On my second attempt, I was slain by a nameless orc. As I waited to respawn, I watched the Nemesis System play out in spectacular fashion. The orc who killed me was promoted to captain. He then set out to kill a rival captain, sparking a power struggle that rippled out to numerous others. I was informed that those orcs who survived the power struggles increase in power and become more difficult to kill or dominate. Great news for Orc society; not so much for me. 

Before blindly storming the stronghold again, I took  a closer look at my target. The army and intel screen gave me a wealth of information about my target, listing weaknesses, fears and strengths. Trying to find something I could use to my advantage, I focused on his fear of caragors. By taking out some of his minions around the stronghold, I was able to lure him out into the open. Once there, I attracted the attention of some nearby caragors to weaken his resolve a bit. When I finally felt the odds had tipped in my favor I jumped into the fray and cut a swath to my target. 

The combat in Shadow of Mordor was beautiful. Fluid, responsive and finely tuned, I'd liken it less to the oft mentioned Assassin's Creed and more like Arkham City, with numerous powerful techniques and moves made available through combo chains. With so many moves and possibilities, my hour of play didn't leave much room to master the combat system. When things were going well, and my timing was precise, it was an exceptionally empowering feeling. When I was overwhelmed by enemies and out of tricks, it was no less exceptional but far more intimidating.

Graug riding: One of many ways to get from A to B in Shadow of Mordor.
Through much pain and perseverance, I did manage to dominate the captain. I sent him to betray his master and followed to lend aid to my new friend where possible. From a watchtower, I spied the confrontation. My orc attacked the warchief but his two bodyguards gave my little pal quite the beating. He was killed before I could assist and I was left in the middle of a battle with a very powerful warchief. 

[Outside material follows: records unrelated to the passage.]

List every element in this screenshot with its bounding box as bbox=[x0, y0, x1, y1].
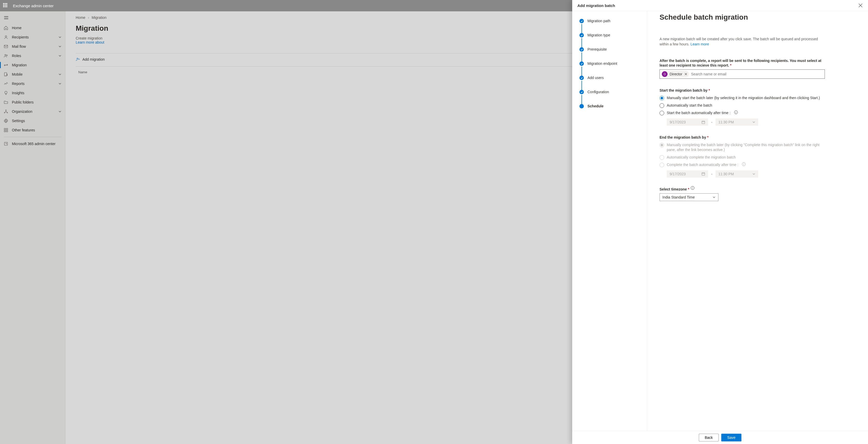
app-launcher-icon[interactable] bbox=[3, 3, 8, 8]
calendar-icon bbox=[702, 120, 705, 124]
separator: - bbox=[711, 172, 712, 176]
chevron-down-icon bbox=[752, 172, 755, 175]
current-dot-icon bbox=[580, 104, 584, 108]
form-title: Schedule batch migration bbox=[659, 13, 856, 22]
wizard-step-current[interactable]: Schedule bbox=[580, 104, 640, 118]
panel-footer: Back Save bbox=[572, 431, 868, 444]
step-label: Prerequisite bbox=[587, 47, 607, 52]
radio-option[interactable]: Manually start the batch later (by selec… bbox=[659, 96, 825, 100]
radio-label: Automatically start the batch bbox=[667, 103, 712, 108]
radio-option[interactable]: Start the batch automatically after time… bbox=[659, 110, 825, 115]
form-area: Schedule batch migration A new migration… bbox=[647, 11, 868, 431]
wizard-steps: Migration path Migration type Prerequisi… bbox=[572, 11, 647, 431]
app-title: Exchange admin center bbox=[13, 4, 54, 8]
learn-more-link[interactable]: Learn more bbox=[690, 42, 709, 46]
start-date-field[interactable]: 9/17/2023 bbox=[667, 118, 708, 126]
radio-option: Automatically complete the migration bat… bbox=[659, 155, 825, 160]
calendar-icon bbox=[702, 172, 705, 176]
radio-icon bbox=[659, 103, 664, 108]
step-label: Migration path bbox=[587, 19, 611, 23]
radio-option: Manually completing the batch later (by … bbox=[659, 142, 825, 152]
panel-title: Add migration batch bbox=[578, 3, 615, 8]
check-icon bbox=[580, 90, 584, 94]
wizard-step[interactable]: Migration endpoint bbox=[580, 62, 640, 76]
step-label: Migration type bbox=[587, 33, 610, 37]
persona-name: Director bbox=[670, 72, 682, 76]
info-icon[interactable]: i bbox=[691, 186, 694, 190]
avatar: D bbox=[662, 71, 668, 77]
svg-rect-15 bbox=[702, 121, 705, 124]
svg-rect-16 bbox=[702, 173, 705, 175]
migration-panel: Add migration batch Migration path Migra… bbox=[572, 0, 868, 444]
radio-label: Complete the batch automatically after t… bbox=[667, 162, 738, 167]
end-label: End the migration batch by * bbox=[659, 135, 825, 140]
check-icon bbox=[580, 76, 584, 80]
step-label: Migration endpoint bbox=[587, 62, 617, 66]
radio-option: Complete the batch automatically after t… bbox=[659, 162, 825, 167]
info-icon: i bbox=[742, 162, 746, 166]
recipient-picker[interactable]: D Director bbox=[659, 69, 825, 79]
separator: - bbox=[711, 120, 712, 124]
wizard-step[interactable]: Migration type bbox=[580, 33, 640, 47]
end-datetime: 9/17/2023 - 11:30 PM bbox=[667, 170, 856, 178]
timezone-select[interactable]: India Standard Time bbox=[659, 193, 718, 201]
wizard-step[interactable]: Add users bbox=[580, 76, 640, 90]
chevron-down-icon bbox=[752, 121, 755, 124]
radio-icon bbox=[659, 96, 664, 100]
start-label: Start the migration batch by * bbox=[659, 88, 825, 93]
radio-label: Manually start the batch later (by selec… bbox=[667, 96, 820, 100]
back-button[interactable]: Back bbox=[699, 434, 719, 441]
radio-label: Manually completing the batch later (by … bbox=[667, 142, 825, 152]
step-label: Add users bbox=[587, 76, 604, 80]
start-datetime: 9/17/2023 - 11:30 PM bbox=[667, 118, 856, 126]
wizard-step[interactable]: Migration path bbox=[580, 19, 640, 33]
end-date-field: 9/17/2023 bbox=[667, 170, 708, 178]
chevron-down-icon bbox=[712, 196, 716, 199]
remove-icon[interactable] bbox=[684, 72, 687, 76]
wizard-step[interactable]: Prerequisite bbox=[580, 47, 640, 62]
form-intro: A new migration batch will be created af… bbox=[659, 36, 825, 47]
timezone-label: Select timezone * i bbox=[659, 187, 856, 192]
save-button[interactable]: Save bbox=[721, 434, 741, 441]
persona-chip: D Director bbox=[661, 71, 689, 77]
check-icon bbox=[580, 33, 584, 37]
close-icon[interactable] bbox=[858, 3, 863, 8]
info-icon[interactable]: i bbox=[734, 110, 738, 114]
check-icon bbox=[580, 62, 584, 66]
radio-icon bbox=[659, 163, 664, 167]
recipient-label: After the batch is complete, a report wi… bbox=[659, 58, 825, 68]
radio-icon bbox=[659, 155, 664, 160]
wizard-step[interactable]: Configuration bbox=[580, 90, 640, 104]
end-radio-group: Manually completing the batch later (by … bbox=[659, 142, 856, 178]
check-icon bbox=[580, 19, 584, 23]
radio-label: Start the batch automatically after time… bbox=[667, 110, 731, 115]
step-label: Schedule bbox=[587, 104, 603, 108]
radio-icon bbox=[659, 143, 664, 147]
step-label: Configuration bbox=[587, 90, 609, 94]
radio-label: Automatically complete the migration bat… bbox=[667, 155, 736, 160]
radio-icon bbox=[659, 111, 664, 115]
recipient-input[interactable] bbox=[691, 72, 823, 76]
check-icon bbox=[580, 47, 584, 52]
end-time-field: 11:30 PM bbox=[716, 170, 758, 178]
radio-option[interactable]: Automatically start the batch bbox=[659, 103, 825, 108]
start-radio-group: Manually start the batch later (by selec… bbox=[659, 96, 856, 126]
start-time-field[interactable]: 11:30 PM bbox=[716, 118, 758, 126]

As I fought, more and more captains seemed to show up. Every corner I rounded, every wall I vaulted brought me right into the snarling face of another captain. At final count, seven captains fought with the warchief. I dropped into cover and fled from the fight when I could, hoping for a solid shot at one of the weaker captains. Twice I came close to one only to be spotted by another. The orcs were far more aware of the environment than I had expected. What was more unsettling; some of them seemed to remember me. One of the captains that was present for a prior assault commented on the caragor I had ridden in that encounter. Another remembered being thrown into a fire and promised the same pain to me. 

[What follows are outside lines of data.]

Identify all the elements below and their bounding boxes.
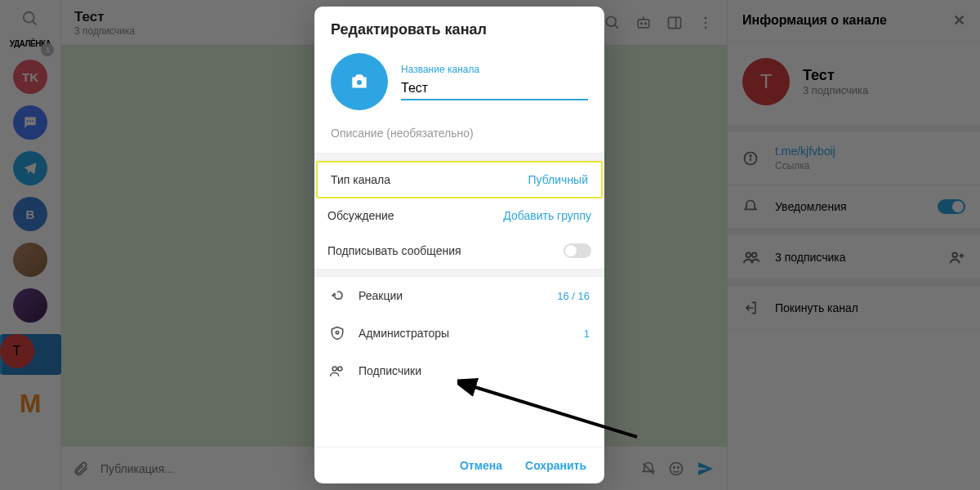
sign-messages-label: Подписывать сообщения [327, 244, 461, 257]
save-button[interactable]: Сохранить [525, 459, 586, 472]
svg-point-30 [332, 367, 336, 371]
channel-type-row[interactable]: Тип канала Публичный [316, 161, 603, 198]
members-modal-row[interactable]: Подписчики [314, 352, 604, 390]
reactions-icon [329, 287, 345, 304]
section-divider [314, 269, 604, 277]
cancel-button[interactable]: Отмена [460, 459, 502, 472]
reactions-row[interactable]: Реакции 16 / 16 [314, 277, 604, 314]
description-field[interactable]: Описание (необязательно) [314, 125, 604, 153]
admins-row[interactable]: Администраторы 1 [314, 314, 604, 352]
members-modal-label: Подписчики [359, 364, 421, 377]
members-icon [329, 363, 345, 379]
sign-messages-toggle[interactable] [564, 243, 591, 258]
sign-messages-row[interactable]: Подписывать сообщения [314, 233, 604, 269]
svg-point-29 [336, 332, 338, 334]
svg-point-28 [356, 79, 363, 86]
svg-point-31 [338, 367, 342, 371]
discussion-label: Обсуждение [327, 209, 394, 222]
edit-channel-modal: Редактировать канал Название канала Опис… [314, 7, 604, 483]
admins-label: Администраторы [359, 327, 449, 340]
section-divider [314, 153, 604, 161]
channel-type-value: Публичный [528, 173, 588, 186]
reactions-count: 16 / 16 [557, 290, 590, 302]
name-field-input[interactable] [401, 78, 588, 100]
reactions-label: Реакции [359, 289, 403, 302]
discussion-action: Добавить группу [503, 209, 591, 222]
name-field-label: Название канала [401, 64, 588, 75]
discussion-row[interactable]: Обсуждение Добавить группу [314, 198, 604, 233]
modal-title: Редактировать канал [314, 7, 604, 42]
shield-icon [329, 325, 345, 341]
admins-count: 1 [584, 327, 590, 340]
channel-type-label: Тип канала [331, 173, 390, 186]
channel-photo-button[interactable] [331, 53, 388, 110]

See that terrified guy in the back? He'll remember you if he makes it out alive.

In the end I accidentally killed the warchief I had sought to dominate. After killing the last captain in tow, I let loose on him. As his health ticked lower and lower I watched for the icon on his head to turn green. Just as it did (indicating that he was vulnerable to being taken over) a nearby orc fired an arrow at me. It struck the warchief and killed him. I lost my prize, and so ended my demo.

Shadow of Mordor was far more intricate a game than I had anticipated. The Nemesis system seemed well filled out, and interacted very organically with the game world. The orcs I encountered felt more alive than many other game's enemies. The combat was immaculate and challenging. What I played felt massive, but wa only a piece of the finished game. Shadow of Mordor willl be released on September 30th for PS4, PC and XBox One, with 360 and PS3 versions releasing on November 18th.